About this task:
Consider each line of the material below and note whether it holds "dari". State how many do, and nothing else.

/---

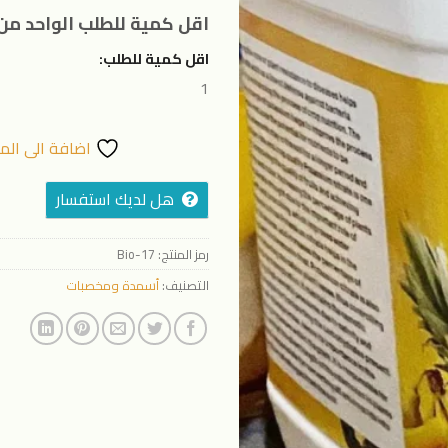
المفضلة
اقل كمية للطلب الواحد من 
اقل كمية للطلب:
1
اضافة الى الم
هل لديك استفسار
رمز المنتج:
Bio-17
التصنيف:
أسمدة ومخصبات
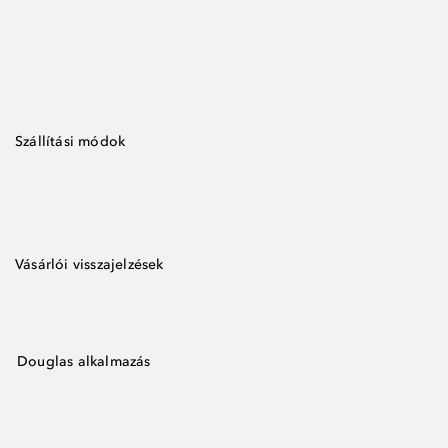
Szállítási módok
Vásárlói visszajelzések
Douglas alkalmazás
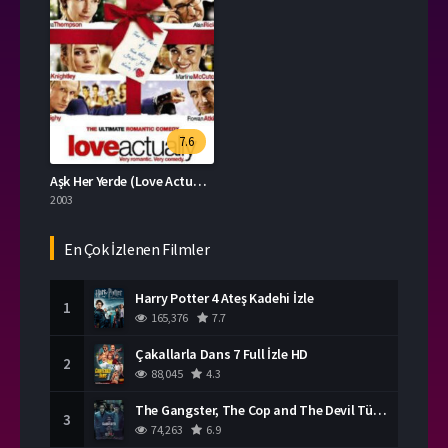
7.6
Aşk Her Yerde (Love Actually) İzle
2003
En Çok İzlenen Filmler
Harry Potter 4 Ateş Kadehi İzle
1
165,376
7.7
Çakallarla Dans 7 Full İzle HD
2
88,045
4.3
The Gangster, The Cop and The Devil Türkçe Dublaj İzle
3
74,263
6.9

\---
/---

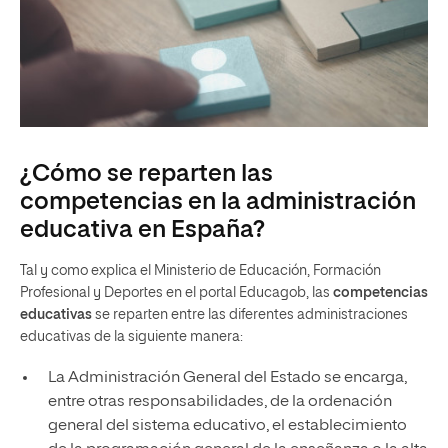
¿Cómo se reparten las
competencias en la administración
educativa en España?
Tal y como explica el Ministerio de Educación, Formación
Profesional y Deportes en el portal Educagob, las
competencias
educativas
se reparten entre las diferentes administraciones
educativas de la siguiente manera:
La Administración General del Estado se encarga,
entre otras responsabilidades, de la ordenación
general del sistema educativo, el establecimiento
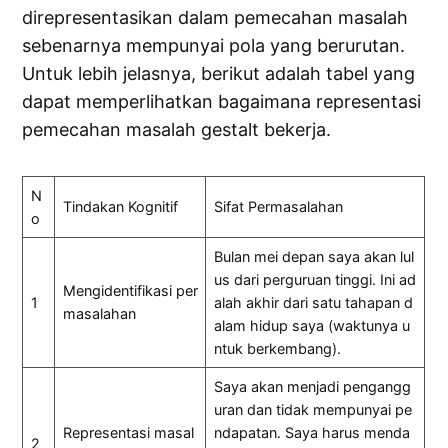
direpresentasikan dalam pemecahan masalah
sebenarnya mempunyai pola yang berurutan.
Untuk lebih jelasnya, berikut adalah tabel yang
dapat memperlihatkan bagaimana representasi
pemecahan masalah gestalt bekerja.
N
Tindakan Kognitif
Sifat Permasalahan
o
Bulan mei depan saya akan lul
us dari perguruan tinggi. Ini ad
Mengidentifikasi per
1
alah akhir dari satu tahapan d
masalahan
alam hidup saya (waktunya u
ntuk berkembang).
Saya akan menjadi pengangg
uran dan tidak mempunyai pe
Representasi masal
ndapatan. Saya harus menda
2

\---

Solution for this problem:
2